The problem reside that the first thing you want to do is manipulate, not simply touch.

Manipulation is a bitch because it mostly needs small indentation of the skin which are 1-3 mm of continuous displacement at 1 mm resolution under the fingertip.

They piezo they are using displaces 1 mm at the resonance frequency, I imagine 150 hz (I believe?) or something similar, not in continuous (again, I believe).

Which means that a contact on the sensor is rendered as a local vibration, which requires a lot of mental gymnastic to think of it as a contact.

That is the haptic metaphor. Basically you expect an indentation and you get a vibration, and this sucks and for users.

If they got it in static displacement that is cool and might be something noteworthy

Ok, I read the article.

I was not able to locate the frequency response profile of the actuator, which is what really counts.

Rapid moving sensations are really not an issue in todays market.

I hope one day someone comes up with something there which does not requires a backpack of pumps like Haptx.

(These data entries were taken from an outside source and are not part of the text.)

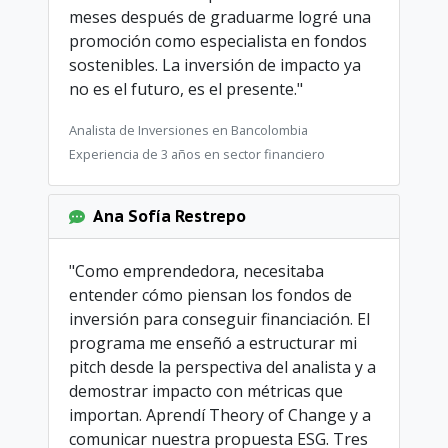
meses después de graduarme logré una
promoción como especialista en fondos
sostenibles. La inversión de impacto ya
no es el futuro, es el presente."
Analista de Inversiones en Bancolombia
Experiencia de 3 años en sector financiero
Ana Sofía Restrepo
"Como emprendedora, necesitaba
entender cómo piensan los fondos de
inversión para conseguir financiación. El
programa me enseñó a estructurar mi
pitch desde la perspectiva del analista y a
demostrar impacto con métricas que
importan. Aprendí Theory of Change y a
comunicar nuestra propuesta ESG. Tres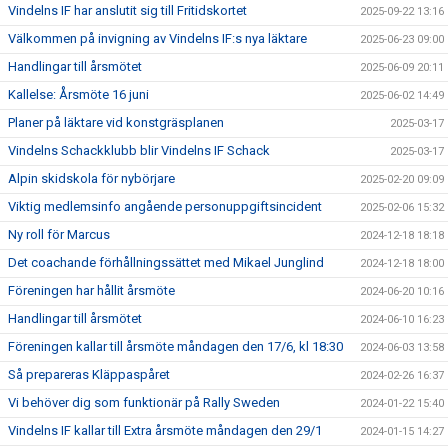
Vindelns IF har anslutit sig till Fritidskortet
2025-09-22 13:16
Välkommen på invigning av Vindelns IF:s nya läktare
2025-06-23 09:00
Handlingar till årsmötet
2025-06-09 20:11
Kallelse: Årsmöte 16 juni
2025-06-02 14:49
Planer på läktare vid konstgräsplanen
2025-03-17
Vindelns Schackklubb blir Vindelns IF Schack
2025-03-17
Alpin skidskola för nybörjare
2025-02-20 09:09
Viktig medlemsinfo angående personuppgiftsincident
2025-02-06 15:32
Ny roll för Marcus
2024-12-18 18:18
Det coachande förhållningssättet med Mikael Junglind
2024-12-18 18:00
Föreningen har hållit årsmöte
2024-06-20 10:16
Handlingar till årsmötet
2024-06-10 16:23
Föreningen kallar till årsmöte måndagen den 17/6, kl 18:30
2024-06-03 13:58
Så prepareras Kläppaspåret
2024-02-26 16:37
Vi behöver dig som funktionär på Rally Sweden
2024-01-22 15:40
Vindelns IF kallar till Extra årsmöte måndagen den 29/1
2024-01-15 14:27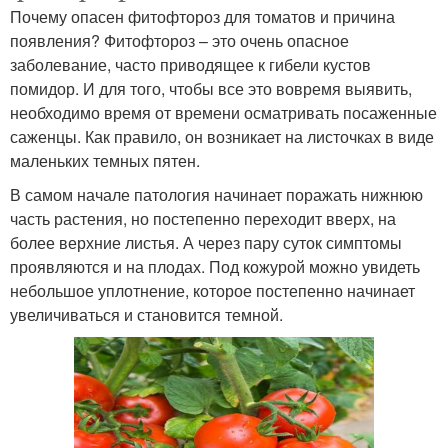
Почему опасен фитофтороз для томатов и причина
появления? Фитофтороз – это очень опасное
заболевание, часто приводящее к гибели кустов
помидор. И для того, чтобы все это вовремя выявить,
необходимо время от времени осматривать посаженные
саженцы. Как правило, он возникает на листочках в виде
маленьких темных пятен.
В самом начале патология начинает поражать нижнюю
часть растения, но постепенно переходит вверх, на
более верхние листья. А через пару суток симптомы
проявляются и на плодах. Под кожурой можно увидеть
небольшое уплотнение, которое постепенно начинает
увеличиваться и становится темной.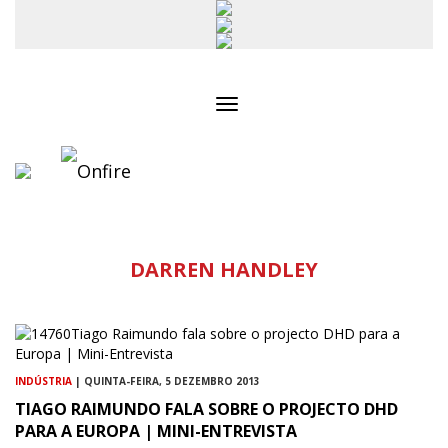
Toggle
navigation
DARREN HANDLEY
INDÚSTRIA
| QUINTA-FEIRA, 5 DEZEMBRO 2013
TIAGO RAIMUNDO FALA SOBRE O PROJECTO DHD
PARA A EUROPA | MINI-ENTREVISTA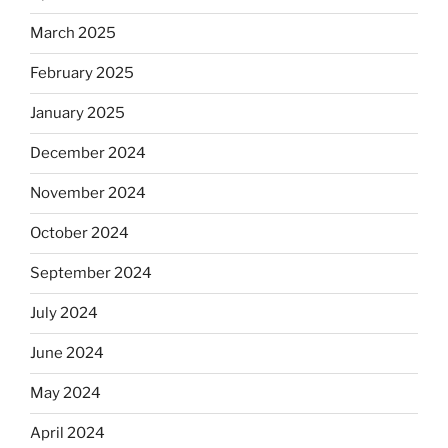
March 2025
February 2025
January 2025
December 2024
November 2024
October 2024
September 2024
July 2024
June 2024
May 2024
April 2024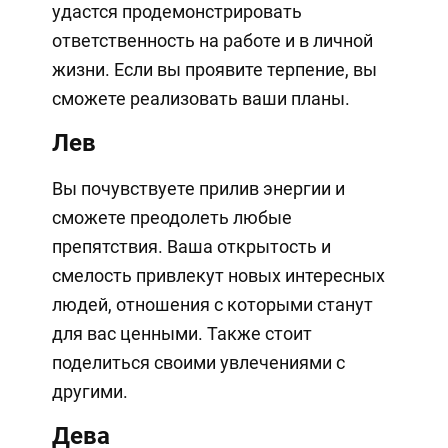
удастся продемонстрировать
ответственность на работе и в личной
жизни. Если вы проявите терпение, вы
сможете реализовать ваши планы.
Лев
Вы почувствуете прилив энергии и
сможете преодолеть любые
препятствия. Ваша открытость и
смелость привлекут новых интересных
людей, отношения с которыми станут
для вас ценными. Также стоит
поделиться своими увлечениями с
другими.
Дева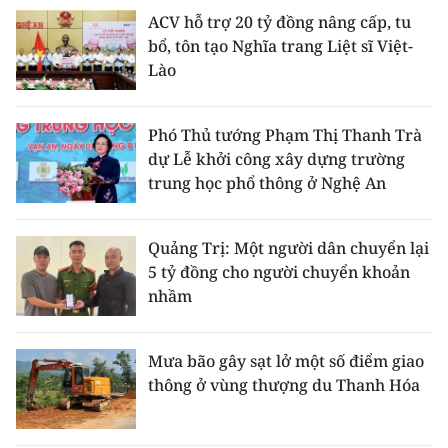
ACV hỗ trợ 20 tỷ đồng nâng cấp, tu
bổ, tôn tạo Nghĩa trang Liệt sĩ Việt-
Lào
Phó Thủ tướng Phạm Thị Thanh Trà
dự Lễ khởi công xây dựng trường
trung học phổ thông ở Nghệ An
Quảng Trị: Một người dân chuyển lại
5 tỷ đồng cho người chuyển khoản
nhầm
Mưa bão gây sạt lở một số điểm giao
thông ở vùng thượng du Thanh Hóa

That moment is when magic will happens in haptics

Displacement is 1000nm, so 3 orders of magnitude less than 1mm. As for frequency response, looks like they tested up to 1000Hz. I see no reason why it wouldn't work at any frequency from 0Hz up to 1000Hz, and even higher. But because the displacement is so small you really need the higher frequencies to be able to sense the actuation.

That's just piezo's, you need to stack several layers to get a usual displacement. You do get high force, so they're typically used for high precision positioning.

I've been looking at piezo bimorph actuators as used in braille displays. Because they're cantilevered you're trading displacement for force (and size). That could perhaps be used to create a high resolution array with enough displacement at low frequency. Not really wearable like a glove, but certainly portable.

Yes 1 micron at 150 Hz can be felt.

Can’t at 10 Hz.

It is the usual stuff.

Check out the work of Vincent Hayward on cantilevers and piezo.